*PROBLEM TO SOLVE*.
Please list all lines of the material below in which the string "Estado" occurs.

*MATERIAL SHOWN*.
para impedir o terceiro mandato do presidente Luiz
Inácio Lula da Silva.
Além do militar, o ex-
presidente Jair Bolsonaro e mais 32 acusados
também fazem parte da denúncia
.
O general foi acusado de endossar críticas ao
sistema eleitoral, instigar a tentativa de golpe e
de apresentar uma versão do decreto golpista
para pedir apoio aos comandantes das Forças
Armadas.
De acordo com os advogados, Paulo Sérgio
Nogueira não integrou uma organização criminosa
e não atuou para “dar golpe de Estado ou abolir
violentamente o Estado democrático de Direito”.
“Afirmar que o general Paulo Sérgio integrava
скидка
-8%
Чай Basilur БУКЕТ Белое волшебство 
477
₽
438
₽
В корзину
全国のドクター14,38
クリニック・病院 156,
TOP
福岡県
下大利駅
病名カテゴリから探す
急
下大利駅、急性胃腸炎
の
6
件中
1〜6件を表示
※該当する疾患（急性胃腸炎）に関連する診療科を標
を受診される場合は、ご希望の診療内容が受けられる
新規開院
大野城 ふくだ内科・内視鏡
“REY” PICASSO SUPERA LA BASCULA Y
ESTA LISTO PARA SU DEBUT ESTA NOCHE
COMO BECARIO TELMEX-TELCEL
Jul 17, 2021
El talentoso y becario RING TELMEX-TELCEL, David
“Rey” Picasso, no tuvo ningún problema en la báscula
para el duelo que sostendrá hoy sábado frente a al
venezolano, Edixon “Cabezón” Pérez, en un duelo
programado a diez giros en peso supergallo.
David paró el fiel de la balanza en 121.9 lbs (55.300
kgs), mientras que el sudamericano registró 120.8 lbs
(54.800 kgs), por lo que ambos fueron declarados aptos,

*WRITTEN SOLUTION*.
e não atuou para “dar golpe de Estado ou abolir
violentamente o Estado democrático de Direito”.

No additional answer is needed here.